**EXERCISE:**
Please return all lines of the data below containing the string "vous".

Page-level text extractions:
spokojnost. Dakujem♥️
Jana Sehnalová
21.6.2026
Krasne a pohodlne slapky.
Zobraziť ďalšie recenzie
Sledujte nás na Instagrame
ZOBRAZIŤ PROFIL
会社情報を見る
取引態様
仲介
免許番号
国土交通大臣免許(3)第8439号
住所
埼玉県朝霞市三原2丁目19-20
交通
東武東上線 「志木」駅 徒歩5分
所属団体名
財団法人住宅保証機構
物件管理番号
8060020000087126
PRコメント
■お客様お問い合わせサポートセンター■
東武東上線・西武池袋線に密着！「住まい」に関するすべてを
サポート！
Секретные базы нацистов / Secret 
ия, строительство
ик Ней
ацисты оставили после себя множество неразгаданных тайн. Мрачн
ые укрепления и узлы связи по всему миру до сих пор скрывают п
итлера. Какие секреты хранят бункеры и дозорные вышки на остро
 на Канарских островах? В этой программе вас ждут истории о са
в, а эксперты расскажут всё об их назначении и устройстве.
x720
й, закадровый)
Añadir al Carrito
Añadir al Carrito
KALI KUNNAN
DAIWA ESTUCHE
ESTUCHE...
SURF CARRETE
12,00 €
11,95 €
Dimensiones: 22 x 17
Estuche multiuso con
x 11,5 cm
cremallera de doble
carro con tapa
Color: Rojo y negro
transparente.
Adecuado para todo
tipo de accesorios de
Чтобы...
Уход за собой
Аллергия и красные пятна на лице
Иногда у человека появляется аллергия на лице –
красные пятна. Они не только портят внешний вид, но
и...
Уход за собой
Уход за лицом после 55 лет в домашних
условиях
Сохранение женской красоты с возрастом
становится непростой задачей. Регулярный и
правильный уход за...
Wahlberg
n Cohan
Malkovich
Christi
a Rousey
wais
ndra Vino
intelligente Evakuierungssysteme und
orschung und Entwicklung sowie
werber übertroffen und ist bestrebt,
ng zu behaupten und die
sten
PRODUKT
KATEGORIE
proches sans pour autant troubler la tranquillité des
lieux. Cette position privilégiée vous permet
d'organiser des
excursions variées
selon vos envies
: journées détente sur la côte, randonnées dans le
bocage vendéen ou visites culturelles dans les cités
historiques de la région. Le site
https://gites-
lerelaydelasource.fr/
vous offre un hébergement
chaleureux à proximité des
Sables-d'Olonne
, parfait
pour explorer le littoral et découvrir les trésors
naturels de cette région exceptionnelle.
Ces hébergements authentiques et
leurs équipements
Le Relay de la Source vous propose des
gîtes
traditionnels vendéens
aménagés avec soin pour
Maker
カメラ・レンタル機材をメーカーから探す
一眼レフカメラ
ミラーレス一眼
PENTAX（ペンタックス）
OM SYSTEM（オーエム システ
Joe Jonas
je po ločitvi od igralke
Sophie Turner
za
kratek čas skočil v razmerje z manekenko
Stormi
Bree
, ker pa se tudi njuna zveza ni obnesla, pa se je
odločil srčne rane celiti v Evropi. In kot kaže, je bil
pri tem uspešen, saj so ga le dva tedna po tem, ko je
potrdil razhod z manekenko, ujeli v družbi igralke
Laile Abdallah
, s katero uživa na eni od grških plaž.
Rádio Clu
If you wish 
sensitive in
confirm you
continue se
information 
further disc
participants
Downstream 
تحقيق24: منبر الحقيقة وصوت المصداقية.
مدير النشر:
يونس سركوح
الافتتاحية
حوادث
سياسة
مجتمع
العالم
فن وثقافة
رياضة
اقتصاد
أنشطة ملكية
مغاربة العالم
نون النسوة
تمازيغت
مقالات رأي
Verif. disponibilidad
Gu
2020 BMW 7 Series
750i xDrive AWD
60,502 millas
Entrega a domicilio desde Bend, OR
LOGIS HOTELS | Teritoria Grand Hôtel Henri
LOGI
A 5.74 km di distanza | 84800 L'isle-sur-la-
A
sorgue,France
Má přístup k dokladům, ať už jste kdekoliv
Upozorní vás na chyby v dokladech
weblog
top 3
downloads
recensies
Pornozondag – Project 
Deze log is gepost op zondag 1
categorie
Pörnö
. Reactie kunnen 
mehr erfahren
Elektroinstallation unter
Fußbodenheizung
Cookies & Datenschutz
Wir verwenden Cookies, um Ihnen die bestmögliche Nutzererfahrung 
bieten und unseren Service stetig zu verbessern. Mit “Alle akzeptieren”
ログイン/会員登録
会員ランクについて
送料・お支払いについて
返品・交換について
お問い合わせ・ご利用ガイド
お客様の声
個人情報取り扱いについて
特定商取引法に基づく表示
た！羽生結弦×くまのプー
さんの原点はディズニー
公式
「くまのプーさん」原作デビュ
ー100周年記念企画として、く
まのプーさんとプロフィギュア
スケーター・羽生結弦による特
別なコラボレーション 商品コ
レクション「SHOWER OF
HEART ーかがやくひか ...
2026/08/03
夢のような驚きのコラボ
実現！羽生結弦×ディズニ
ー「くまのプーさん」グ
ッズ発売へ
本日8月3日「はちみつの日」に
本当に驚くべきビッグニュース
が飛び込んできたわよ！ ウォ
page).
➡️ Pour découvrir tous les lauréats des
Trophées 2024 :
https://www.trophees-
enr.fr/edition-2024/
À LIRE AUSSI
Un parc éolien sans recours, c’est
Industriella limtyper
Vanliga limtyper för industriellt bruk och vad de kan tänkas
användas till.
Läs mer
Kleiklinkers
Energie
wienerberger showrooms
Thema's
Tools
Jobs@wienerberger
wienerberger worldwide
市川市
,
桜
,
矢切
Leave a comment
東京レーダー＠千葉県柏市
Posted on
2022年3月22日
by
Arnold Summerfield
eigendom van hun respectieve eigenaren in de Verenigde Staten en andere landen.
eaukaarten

**ANSWER TO THIS EXERCISE:**
lieux. Cette position privilégiée vous permet
vous offre un hébergement
Le Relay de la Source vous propose des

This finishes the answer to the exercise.